— Exercise description —
Retype the records word for word. Skip every image.

[Stored data entries]
------------------------------------------------------------

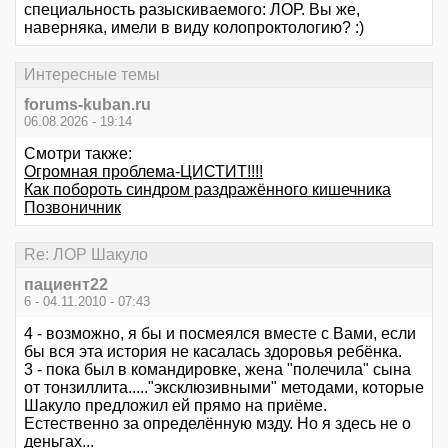
специальность разыскиваемого: ЛОР. Вы же,
наверняка, имели в виду колопроктологию? :)
Интересные темы
forums-kuban.ru
06.08.2026 - 19:14
Смотри также:
Огромная проблема-ЦИСТИТ!!!!
Как побороть синдром раздражённого кишечника
Позвоничник
Re: ЛОР Шакуло
пациент22
6 - 04.11.2010 - 07:43
4 - возможно, я бы и посмеялся вместе с Вами, если
бы вся эта история не касалась здоровья ребёнка.
3 - пока был в командировке, жена "полечила" сына
от тонзиллита....."эксклюзивными" методами, которые
Шакуло предложил ей прямо на приёме.
Естественно за определённую мзду. Но я здесь не о
деньгах...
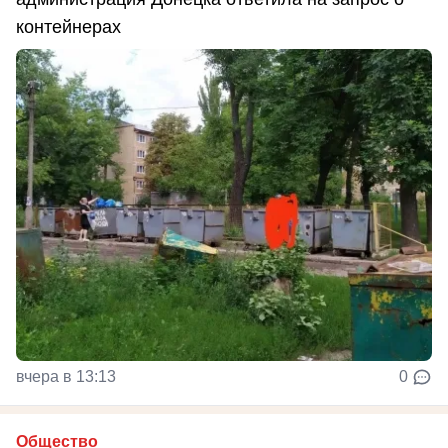
контейнерах
вчера в 13:13
0
Общество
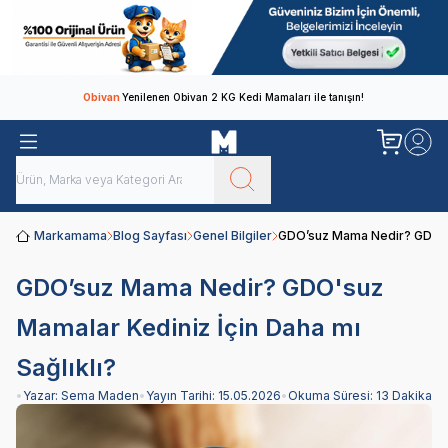
Obivan
Yenilenen Obivan 2 KG Kedi Mamaları ile tanışın!
Markamama
Blog Sayfası
Genel Bilgiler
GDO’suz Mama Nedir? GDO'suz
GDO’suz Mama Nedir? GDO'suz
Mamalar Kediniz İçin Daha mı
Sağlıklı?
•
Yazar:
Sema Maden
•
Yayın Tarihi:
15.05.2026
•
Okuma Süresi:
13 Dakika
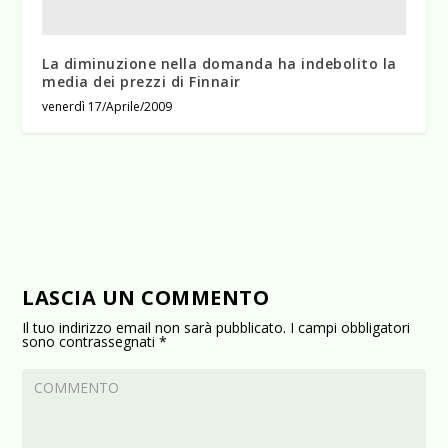
La diminuzione nella domanda ha indebolito la
media dei prezzi di Finnair
venerdì 17/Aprile/2009
LASCIA UN COMMENTO
Il tuo indirizzo email non sarà pubblicato.
I campi obbligatori
sono contrassegnati
*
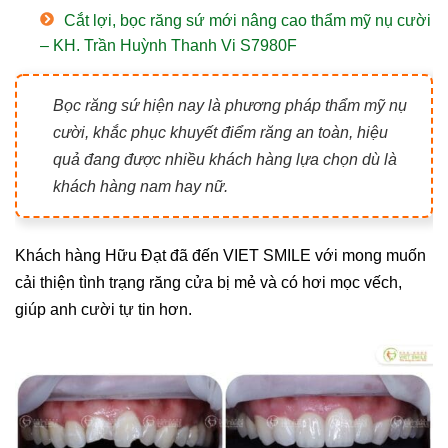
Cắt lợi, bọc răng sứ mới nâng cao thẩm mỹ nụ cười
– KH. Trần Huỳnh Thanh Vi S7980F
Bọc răng sứ hiện nay là phương pháp thẩm mỹ nụ
cười, khắc phục khuyết điểm răng an toàn, hiệu
quả đang được nhiều khách hàng lựa chọn dù là
khách hàng nam hay nữ.
Khách hàng Hữu Đạt đã đến VIET SMILE với mong muốn
cải thiện tình trạng răng cửa bị mẻ và có hơi mọc vếch,
giúp anh cười tự tin hơn.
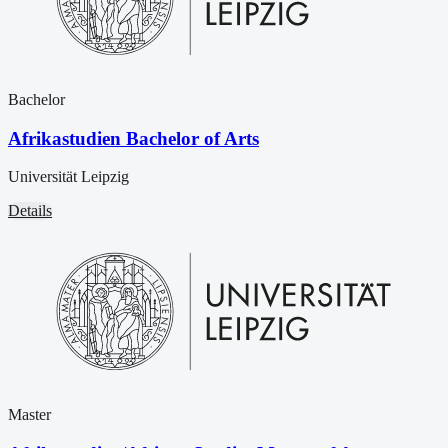
Bachelor
Afrikastudien Bachelor of Arts
Universität Leipzig
Details
Master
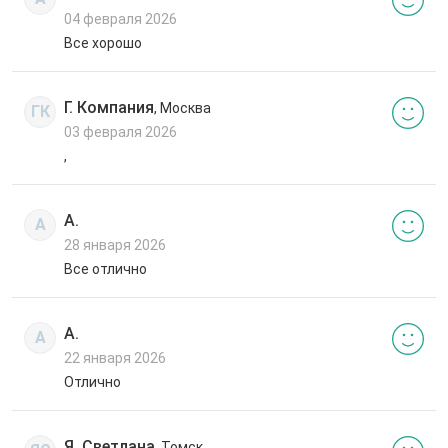
04 февраля 2026
Все хорошо
Г. Компания
, Москва
ГК
03 февраля 2026
,
А.
А
28 января 2026
Все отлично
А.
А
22 января 2026
Отлично
Я. Светлана
, Томск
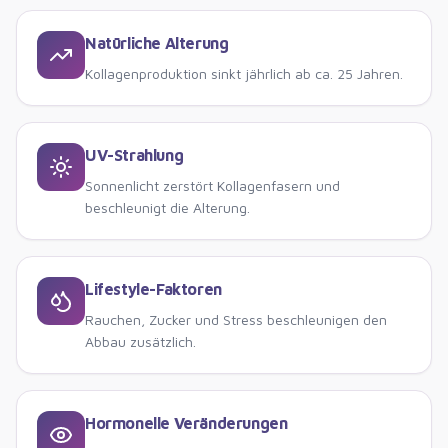
Natürliche Alterung
Kollagenproduktion sinkt jährlich ab ca. 25 Jahren.
UV-Strahlung
Sonnenlicht zerstört Kollagenfasern und
beschleunigt die Alterung.
Lifestyle-Faktoren
Rauchen, Zucker und Stress beschleunigen den
Abbau zusätzlich.
Hormonelle Veränderungen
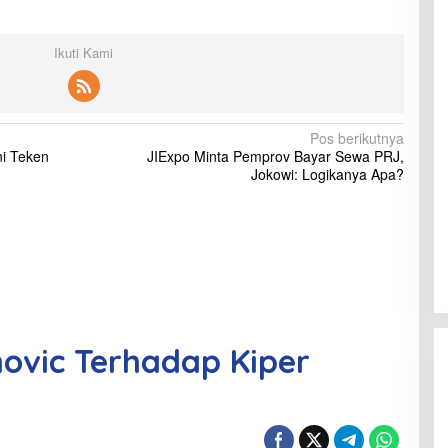
Ikuti Kami
Pos berikutnya
ni Teken
JIExpo Minta Pemprov Bayar Sewa PRJ,
Jokowi: Logikanya Apa?
movic Terhadap Kiper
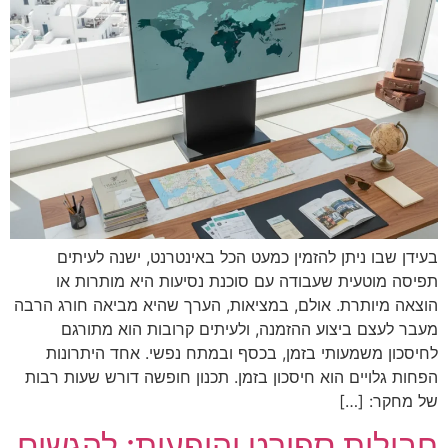
בעידן שבו ניתן להזמין כמעט הכל באינטרנט, ישנה לעיתים
תפיסה מוטעית שעבודה עם סוכנת נסיעות היא מותרות או
הוצאה מיותרת. אולם, במציאות, הערך שהיא מביאה חורג הרבה
מעבר לעצם ביצוע ההזמנה, ולעיתים קרובות הוא מתורגם
לחיסכון משמעותי בזמן, בכסף ובמתח נפשי. אחד היתרונות
הפחות גלויים הוא חיסכון בזמן. תכנון חופשה דורש שעות רבות
של מחקר: […]
חבילות ספורט והופעות: להגשים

------------------------------------------------------------

— Output for this exercise —
специальность разыскиваемого: ЛОР. Вы же,
наверняка, имели в виду колопроктологию? :)
Интересные темы
forums-kuban.ru
06.08.2026 - 19:14
Смотри также:
Огромная проблема-ЦИСТИТ!!!!
Как побороть синдром раздражённого кишечника
Позвоничник
Re: ЛОР Шакуло
пациент22
6 - 04.11.2010 - 07:43
4 - возможно, я бы и посмеялся вместе с Вами, если
бы вся эта история не касалась здоровья ребёнка.
3 - пока был в командировке, жена "полечила" сына
от тонзиллита....."эксклюзивными" методами, которые
Шакуло предложил ей прямо на приёме.
Естественно за определённую мзду. Но я здесь не о
деньгах...
контейнерах
вчера в 13:13
0
Общество
Obivan
Yenilenen Obivan 2 KG Kedi Mamaları ile tanışın!
Markamama
Blog Sayfası
Genel Bilgiler
GDO’suz Mama Nedir? GDO'suz
GDO’suz Mama Nedir? GDO'suz
Mamalar Kediniz İçin Daha mı
Sağlıklı?
•
Yazar:
Sema Maden
•
Yayın Tarihi:
15.05.2026
•
Okuma Süresi:
13 Dakika
La diminuzione nella domanda ha indebolito la
media dei prezzi di Finnair
venerdì 17/Aprile/2009
LASCIA UN COMMENTO
Il tuo indirizzo email non sarà pubblicato.
I campi obbligatori
sono contrassegnati
*
Cắt lợi, bọc răng sứ mới nâng cao thẩm mỹ nụ cười
– KH. Trần Huỳnh Thanh Vi S7980F
Bọc răng sứ hiện nay là phương pháp thẩm mỹ nụ
cười, khắc phục khuyết điểm răng an toàn, hiệu
quả đang được nhiều khách hàng lựa chọn dù là
khách hàng nam hay nữ.
Khách hàng Hữu Đạt đã đến VIET SMILE với mong muốn
cải thiện tình trạng răng cửa bị mẻ và có hơi mọc vếch,
giúp anh cười tự tin hơn.
Bachelor
Afrikastudien Bachelor of Arts
Universität Leipzig
Details
Master
04 февраля 2026
Все хорошо
Г. Компания
, Москва
ГК
03 февраля 2026
,
А.
А
28 января 2026
Все отлично
А.
А
22 января 2026
Отлично
Я. Светлана
, Томск
Natürliche Alterung
Kollagenproduktion sinkt jährlich ab ca. 25 Jahren.
UV-Strahlung
Sonnenlicht zerstört Kollagenfasern und
beschleunigt die Alterung.
Lifestyle-Faktoren
Rauchen, Zucker und Stress beschleunigen den
Abbau zusätzlich.
Hormonelle Veränderungen
Ikuti Kami
Pos berikutnya
ni Teken
JIExpo Minta Pemprov Bayar Sewa PRJ,
Jokowi: Logikanya Apa?
movic Terhadap Kiper
בעידן שבו ניתן להזמין כמעט הכל באינטרנט, ישנה לעיתים
תפיסה מוטעית שעבודה עם סוכנת נסיעות היא מותרות או
הוצאה מיותרת. אולם, במציאות, הערך שהיא מביאה חורג הרבה
מעבר לעצם ביצוע ההזמנה, ולעיתים קרובות הוא מתורגם
לחיסכון משמעותי בזמן, בכסף ובמתח נפשי. אחד היתרונות
הפחות גלויים הוא חיסכון בזמן. תכנון חופשה דורש שעות רבות
של מחקר: […]
חבילות ספורט והופעות: להגשים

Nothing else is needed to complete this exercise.